Page images and extracted text
========
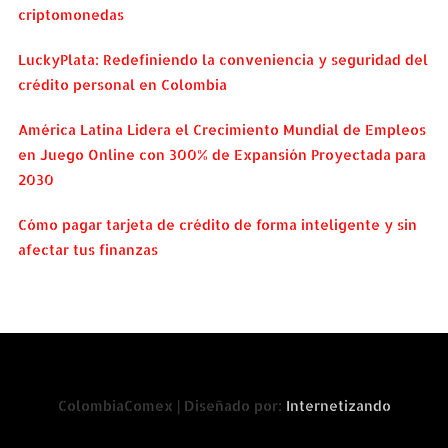
criptomonedas
LuckyPlata: Redefiniendo la conveniencia y seguridad del
crédito personal en Colombia
América Latina Lidera el Crecimiento Mundial de Empleos
en Juego Online con 300% de Expansión Proyectada para
2030
Cómo pagar tarjeta de crédito de forma inteligente y sin
afectar tus finanzas
ColombiaComex | Diseñado por:
Internetizando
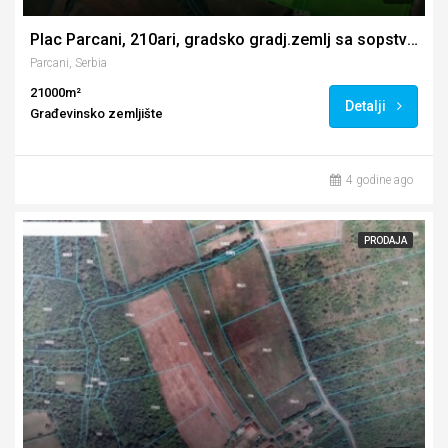
Plac Parcani, 210ari, gradsko gradj.zemlj sa sopstvenim izvorom
Parcani, Serbia
21000m²
Detalji
Građevinsko zemljište
4 godine ago
PRODAJA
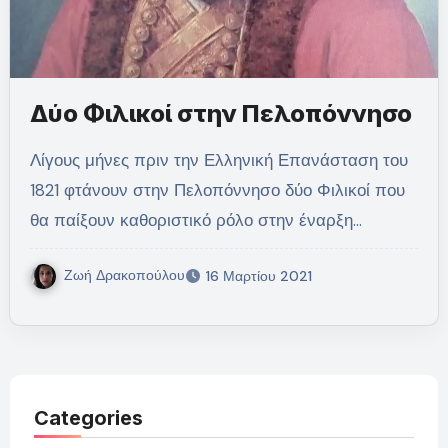
Δύο Φιλικοί στην Πελοπόννησο
Λίγους μήνες πριν την Ελληνική Επανάσταση του
1821 φτάνουν στην Πελοπόννησο δύο Φιλικοί που
θα παίξουν καθοριστικό ρόλο στην έναρξη…
Ζωή Δρακοπούλου
16 Μαρτίου 2021
Categories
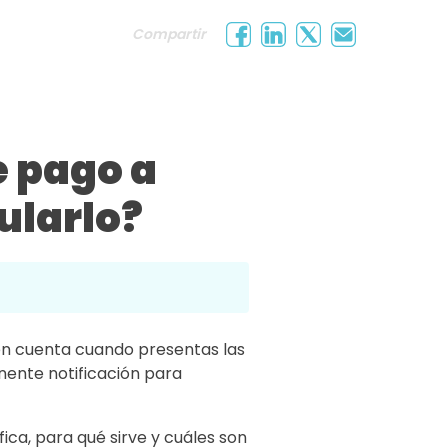
Compartir
e pago a
ularlo?
en cuenta cuando presentas las
inente notificación para
ica, para qué sirve y cuáles son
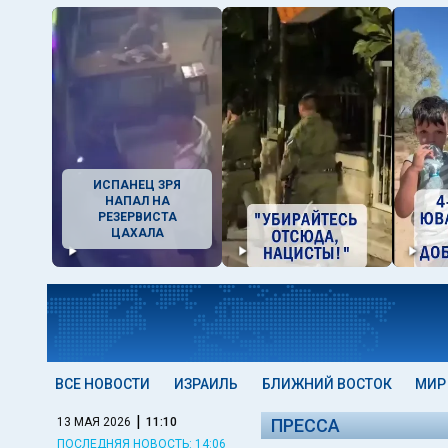
ИСПАНЕЦ ЗРЯ
НАПАЛ НА
РЕЗЕРВИСТА
ЦАХАЛА
ВСЕ НОВОСТИ
ИЗРАИЛЬ
БЛИЖНИЙ ВОСТОК
МИР
|
13 МАЯ 2026
11:10
ПРЕССА
ПОСЛЕДНЯЯ НОВОСТЬ: 14:06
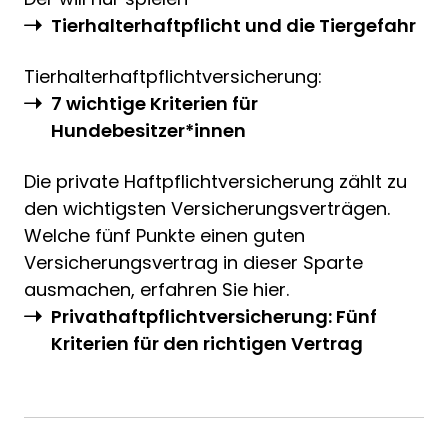
Tierhalterhaftpflicht und die Tiergefahr
Tierhalterhaftpflichtversicherung:
7 wichtige Kriterien für
Hundebesitzer*innen
Die private Haftpflichtversicherung zählt zu
den wichtigsten Versicherungsverträgen.
Welche fünf Punkte einen guten
Versicherungsvertrag in dieser Sparte
ausmachen, erfahren Sie hier.
Privathaftpflichtversicherung: Fünf
Kriterien für den richtigen Vertrag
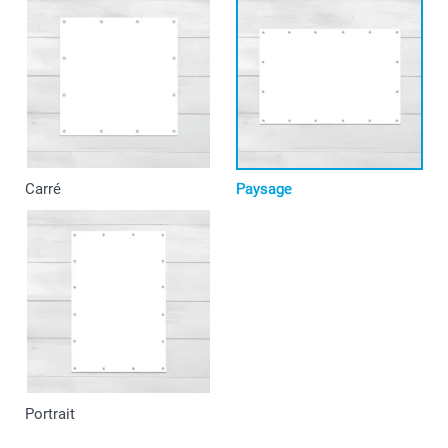
Carré
Paysage
Portrait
========
WORK REQUEST ▸ A word-for-word copy of the records is needed, one that contains no pictures.

RESULT OF THE TASK ▸
criptomonedas
LuckyPlata: Redefiniendo la conveniencia y seguridad del
crédito personal en Colombia
América Latina Lidera el Crecimiento Mundial de Empleos
en Juego Online con 300% de Expansión Proyectada para
2030
Cómo pagar tarjeta de crédito de forma inteligente y sin
afectar tus finanzas
ColombiaComex | Diseñado por:
Internetizando
Plac Parcani, 210ari, gradsko gradj.zemlj sa sopstvenim izvorom
Parcani, Serbia
21000m²
Detalji
Građevinsko zemljište
4 godine ago
PRODAJA
Δύο Φιλικοί στην Πελοπόννησο
Λίγους μήνες πριν την Ελληνική Επανάσταση του
1821 φτάνουν στην Πελοπόννησο δύο Φιλικοί που
θα παίξουν καθοριστικό ρόλο στην έναρξη…
Ζωή Δρακοπούλου
16 Μαρτίου 2021
Categories
Compartir
e pago a
ularlo?
en cuenta cuando presentas las
inente notificación para
ica, para qué sirve y cuáles son
ИСПАНЕЦ ЗРЯ
НАПАЛ НА
РЕЗЕРВИСТА
ЦАХАЛА
ВСЕ НОВОСТИ
ИЗРАИЛЬ
БЛИЖНИЙ ВОСТОК
МИР
|
13 МАЯ 2026
11:10
ПРЕССА
ПОСЛЕДНЯЯ НОВОСТЬ: 14:06
Tierhalterhaftpflicht und die Tiergefahr
Tierhalterhaftpflichtversicherung:
7 wichtige Kriterien für
Hundebesitzer*innen
Die private Haftpflichtversicherung zählt zu
den wichtigsten Versicherungsverträgen.
Welche fünf Punkte einen guten
Versicherungsvertrag in dieser Sparte
ausmachen, erfahren Sie hier.
Privathaftpflichtversicherung: Fünf
Kriterien für den richtigen Vertrag
Carré
Paysage
Portrait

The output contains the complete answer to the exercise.